Depuis, dans le pays - l’un des plus pauvres au monde brièvement sorti de décennies d’embargo après la chute de Béchir -, le prix du pain a flambé, celui de l’électricité a été multiplié par six et celui de l’essence ne varie désormais plus d’un jour à l’autre, mais d’une heure à l’autre.

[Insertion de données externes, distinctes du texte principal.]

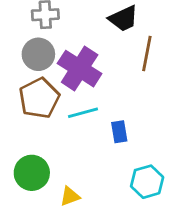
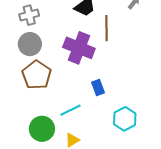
purple cross: (80, 69) -> (79, 48), moved
cyan line: (83, 113) -> (71, 110), moved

D’ici à fin 2022, estime l’ONU, près de la moitié des 45 millions de Soudanais seront en insécurité alimentaire.
En parallèle, le putsch a entraîné un vide sécuritaire, qui a favorisé pillages, conflits tribaux, attaques armées et viols dans différentes régions que la transition démocratique devait sortir de la violence.
Le général Burhane, lui, continue de soutenir qu’il ne “remettra le pouvoir qu’à une autorité de confiance et élue qui conviendra à tous”.
Et s’il a salué mardi une initiative de dialogue lancée par ses alliés ex-rebelles, il menace de manière de plus en plus tonitruante d’expulser l’émissaire de l’ONU qui plaide pour des négociations et un retour au partenariat militaires-civils.
En face, chez les civils, l’idée d’une nouvelle alliance avec les militaires a fait long feu. En juin 2019, alors que les pro-démocratie voulaient un pouvoir civil et non les généraux qui avaient remplacé Béchir, des hommes en treillis avaient tué au moins 128 manifestants. “Nous avons essayé le partenariat avec les militaires et il a échoué, nous ne ferons pas deux fois la même erreur”, affirme M. Hassan, des FLC.